Monday, Apr. 07, 1947
About Face?
Undergraduates used to worry their elders by leaning Left. Last week there were two small signs that postwar students may be looking the other way.
At Princeton, ex-G.I. Allen F. Colley, 23, founded a Save Capitalism Committee. Its key to salvation: profit-sharing to make labor and capital work together. The president of a New York building materials company offered his firm as a laboratory to test the theory. Colley & Co. were also trying to sell the idea to neighboring colleges, hoped it would catch on as well as Princeton's once-famed Veterans of Future Wars.*
At the University of Michigan, the pro-capitalists gave leftists a lesson in infiltration. The university had approved a petition for a campus Karl Marx society. At the first meeting, the 25 Marxist petitioners were delighted by a turnout of 150. But when it came time for elections, a solid wedge of the new recruits--conservatives from the School of Business Administration--put up their own slate. Explained new President Elmer Faust: "We Business Administration students are very interested in Marxism."

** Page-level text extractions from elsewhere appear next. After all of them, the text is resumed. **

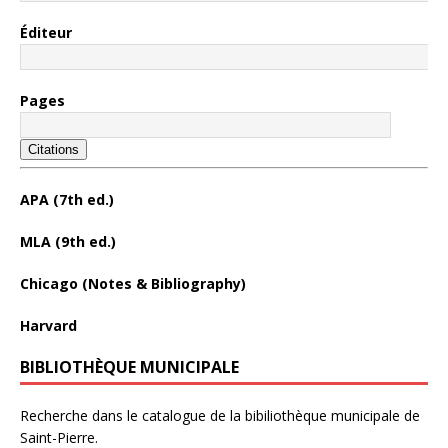
Éditeur
Pages
Citations
APA (7th ed.)
MLA (9th ed.)
Chicago (Notes & Bibliography)
Harvard
BIBLIOTHÈQUE MUNICIPALE
Recherche dans le catalogue de la bibiliothèque municipale de
Saint-Pierre.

* A campus fad in 1936. Started as a satire on World War I veterans, who had pressed Congress for bonuses, the Veterans of Future Wars soon had 60,000 members. The official salute: an outstretched arm, itching palm up. The platform: bonuses now, while we're still here to use them. Founder (and National Commander) Lewis Gorin Jr. and Treasurer Thomas Riggs Jr. served overseas as officers in World War II.